The backbone of my research was the development of two machine learning models – XGBoost and LSTM. These models were trained on a diverse dataset, including LOS and NLOS RF signals from UAVs, random noise, and UAV controllers. I simulated a real-world environment in Unreal Engine 5 for model validation, mirroring complex scenarios such as the Russia-Ukraine conflict, where drones emerged as a significant strategic factor.

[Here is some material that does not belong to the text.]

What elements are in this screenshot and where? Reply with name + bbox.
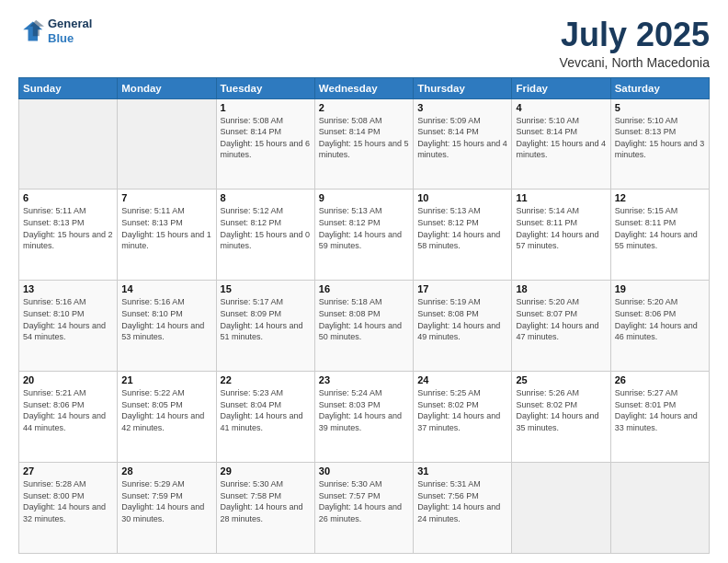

The system’s initial evaluations suggest promising efficacy in countering drone threats, though further investigation is needed to test its adaptability across varying environments and rapidly evolving drone technologies. With this research, I’ve significantly contributed to drone security, introducing an inventive strategy for mitigating aerial threats across various contexts.
ABSTRACT
As a consequence of recent technological advancements in the domain of commercial Unmanned Aerial Vehicles (UAVs), accessibility to these sophisticated tools has become significantly more prevalent among the general populace. However, this escalation in availability also provokes substantial concerns pertaining to the potential exploitation of these UAVs for the execution of malicious activities. Whilst the issues of privacy and military utilization remain paramount, this thesis will concentrate primarily on the military deployment of these drones. Our specific interest lies in the countermeasures developed to thwart hostile attacks. In the presented study, we introduce a novel drone defense system concept that encompasses a countermeasure Unmanned Aerial Vehicle (UAV). This system identifies potential adversarial UAVs by leveraging the analytical capabilities of Artificial Intelligence (AI) algorithms to scrutinize Radio Frequency (RF) signals. Once hostile UAVs are detected, our proposed system neutralizes the threat through a mid-air collision approach. This investigation finds grounding in real-world geopolitical contexts, specifically drawing upon instances like the Russia-Ukraine conflict, wherein the utilization of drones emerged as a significant factor in the strategic landscape. In this research, two distinct machine learning models, namely XGBoost and Long Short-Term Memory (LSTM), were trained on a dataset incorporating both Line of Sight (LOS) and Non-Line of Sight (NLOS) Radio Frequency (RF) signals originating from UAVs, random noises, and UAV controllers. These constructed models were subsequently validated within a simulated environment created in Unreal Engine 5, which approximates real-world scenarios. Preliminary evaluations of this defensive strategy have indicated promising efficacy in mitigating the increasing prevalence of drone threats in military contexts. Nevertheless, additional research is mandated to ascertain the system’s resilience and adaptability across a diverse range of environments and in response to the rapid evolution of drone technologies. The outcomes of this study make a significant contribution to the burgeoning field of drone security, introducing an innovative strategy for neutralizing aerial threats in a variety of situational contexts.